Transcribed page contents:
------------------------------------------------

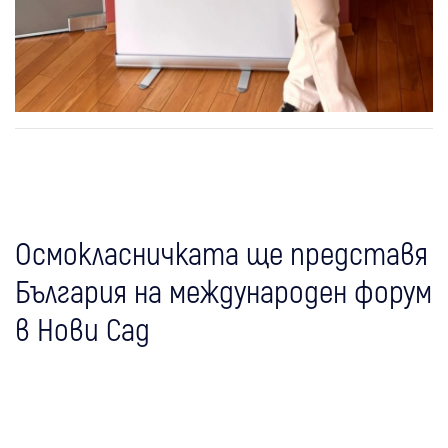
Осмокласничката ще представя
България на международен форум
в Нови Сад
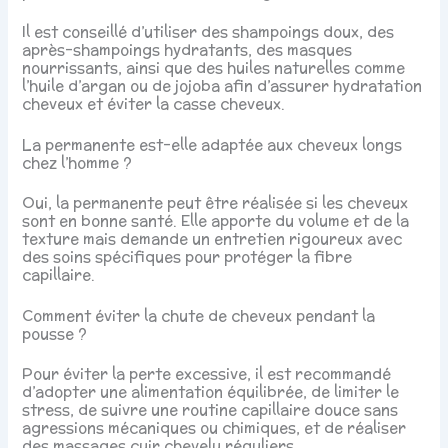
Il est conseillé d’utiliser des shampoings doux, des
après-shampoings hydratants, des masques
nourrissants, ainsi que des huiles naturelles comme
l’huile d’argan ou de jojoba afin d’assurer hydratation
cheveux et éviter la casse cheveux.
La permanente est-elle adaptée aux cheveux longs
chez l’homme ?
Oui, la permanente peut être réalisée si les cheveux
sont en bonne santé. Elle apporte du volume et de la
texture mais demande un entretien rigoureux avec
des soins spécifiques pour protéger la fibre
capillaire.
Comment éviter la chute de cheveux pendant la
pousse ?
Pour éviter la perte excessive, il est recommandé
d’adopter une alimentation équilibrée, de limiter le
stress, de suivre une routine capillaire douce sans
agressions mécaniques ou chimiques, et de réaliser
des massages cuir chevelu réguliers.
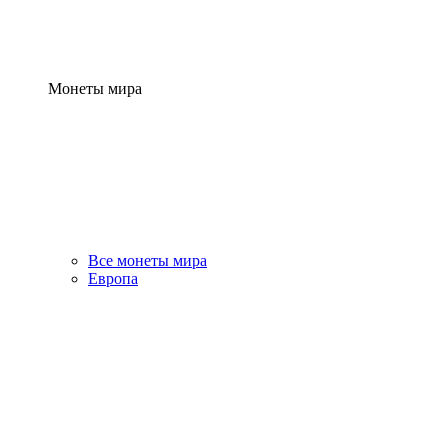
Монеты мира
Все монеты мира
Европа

------------------------------------------------

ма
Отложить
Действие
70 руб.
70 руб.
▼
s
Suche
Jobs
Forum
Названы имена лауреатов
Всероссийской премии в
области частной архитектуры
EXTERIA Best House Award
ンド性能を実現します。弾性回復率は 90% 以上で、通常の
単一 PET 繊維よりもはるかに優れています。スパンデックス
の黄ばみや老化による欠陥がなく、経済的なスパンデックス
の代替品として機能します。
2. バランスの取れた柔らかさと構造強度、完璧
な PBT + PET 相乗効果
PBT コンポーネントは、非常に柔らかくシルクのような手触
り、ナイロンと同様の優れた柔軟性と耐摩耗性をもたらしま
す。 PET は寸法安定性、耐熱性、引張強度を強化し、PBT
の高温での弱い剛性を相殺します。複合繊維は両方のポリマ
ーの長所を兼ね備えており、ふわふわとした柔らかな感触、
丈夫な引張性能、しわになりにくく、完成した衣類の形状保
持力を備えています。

------------------------------------------------

■ ACTIVITY ■
The answer must consist of every line from the entries above that contains "cheveux".

■ WRITTEN RESPONSE ■
cheveux et éviter la casse cheveux.
La permanente est-elle adaptée aux cheveux longs
Oui, la permanente peut être réalisée si les cheveux
Comment éviter la chute de cheveux pendant la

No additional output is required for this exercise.